“Silence never makes change”
That's what Anucha Brown Sanders said about sexual harassment in the workplace, reflecting upon her courtroom victory yesterday against the Knicks, Coach Isaiah Thomas, and Madison Square Gardens. The former Knicks executive was awarded $11.6 million in punitive damages, with compensatory damages that are yet to be determined. She told newspapers that she hopes this lawsuit will serve as a wake-up call for employers that are tolerant of sexual harassment. From the NY Times:
''I hope [the lawsuit] has an impact ... for employers across industry to take heed and pay attention and take responsibility for the workplace,'' Anucha Brown Sanders said on ABC's ''Good Morning America.'' She added that she hoped her case also would embolden women to speak up about sexual harassment.

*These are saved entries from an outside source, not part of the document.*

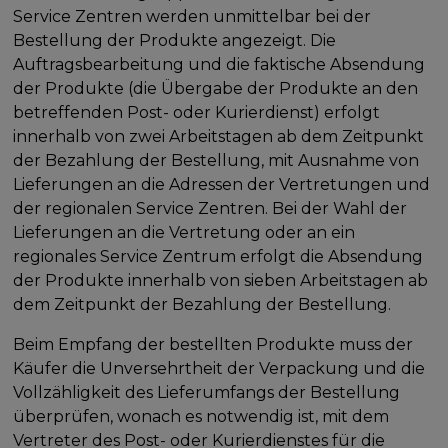
Service Zentren werden unmittelbar bei der
Bestellung der Produkte angezeigt. Die
Auftragsbearbeitung und die faktische Absendung
der Produkte (die Übergabe der Produkte an den
betreffenden Post- oder Kurierdienst) erfolgt
innerhalb von zwei Arbeitstagen ab dem Zeitpunkt
der Bezahlung der Bestellung, mit Ausnahme von
Lieferungen an die Adressen der Vertretungen und
der regionalen Service Zentren. Bei der Wahl der
Lieferungen an die Vertretung oder an ein
regionales Service Zentrum erfolgt die Absendung
der Produkte innerhalb von sieben Arbeitstagen ab
dem Zeitpunkt der Bezahlung der Bestellung.
Beim Empfang der bestellten Produkte muss der
Käufer die Unversehrtheit der Verpackung und die
Vollzähligkeit des Lieferumfangs der Bestellung
überprüfen, wonach es notwendig ist, mit dem
Vertreter des Post- oder Kurierdienstes für die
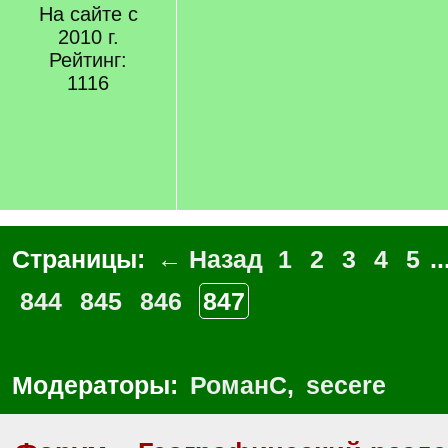
На сайте с
2010 г.
Рейтинг:
1116
Страницы:
← Назад
1
2
3
4
5
..
844
845
846
847
Модераторы:
РоманС
,
secere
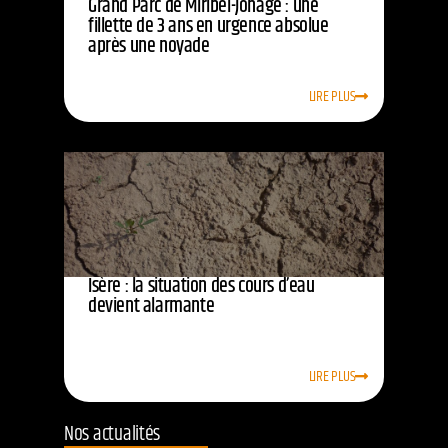
Grand Parc de Miribel-Jonage : une
fillette de 3 ans en urgence absolue
après une noyade
LIRE PLUS
Isère : la situation des cours d’eau
devient alarmante
LIRE PLUS
Nos actualités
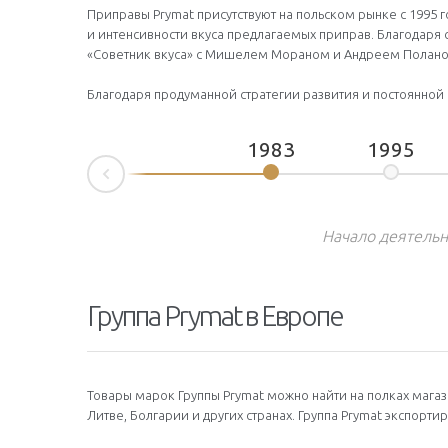
Приправы Prymat присутствуют на польском рынке с 1995 г
и интенсивности вкуса предлагаемых приправ. Благодаря 
«Советник вкуса» с Мишелем Мораном и Андреем Поланом
Благодаря продуманной стратегии развития и постоянной п
1983
1995
Prev
Начало деятельно
Группа Prymat в Европе
Товары марок Группы Prymat можно найти на полках магази
Литве, Болгарии и других странах. Группа Prymat экспорт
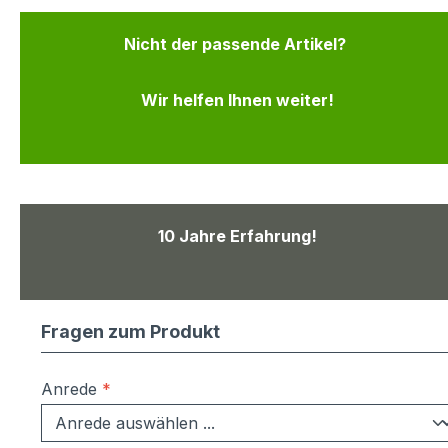
Nicht der passende Artikel?
Wir helfen Ihnen weiter!
10 Jahre Erfahrung!
Fragen zum Produkt
Anrede
*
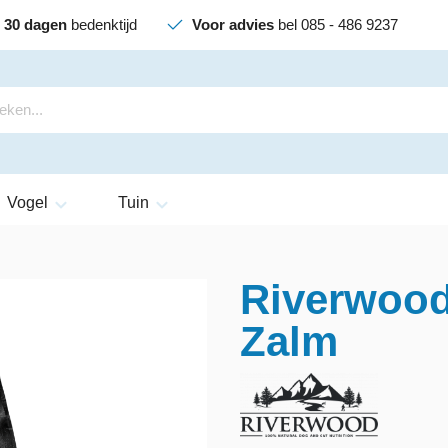
30 dagen
bedenktijd
Voor advies
bel 085 - 486 9237
Vogel
Tuin
Riverwood
Zalm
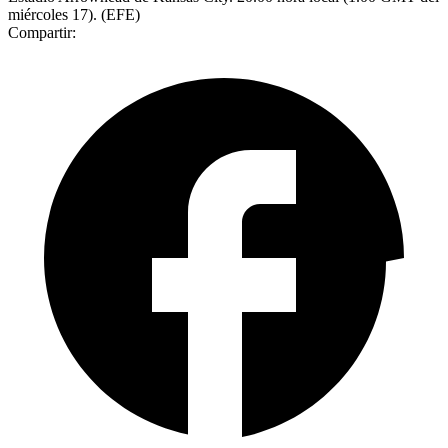
miércoles 17). (EFE)
Compartir:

Interestingly, Thomas did not have to come out of pocket at all in the punitive damages award, although his actions—allegations that he referred to Brown Sanders as a “bitch” and a “ho” and never disciplined player Stephon Marbury for referring to her as a “black bitch”—were at the center of the suit. After the jury verdict, Thomas remains adamant that he is “very innocent.” Brown Sanders' deposition and other trial materials, however, document that Thomas and Marbury frequently cursed at her, that she had been physically handled inappropriately, that management failed to follow through in “sensitivity training” to address her complaints, and that the circumstances behind her termination may have been retaliatory. You’ll find lots of information on the lawsuit in the NY Post, including links to depositions and past articles.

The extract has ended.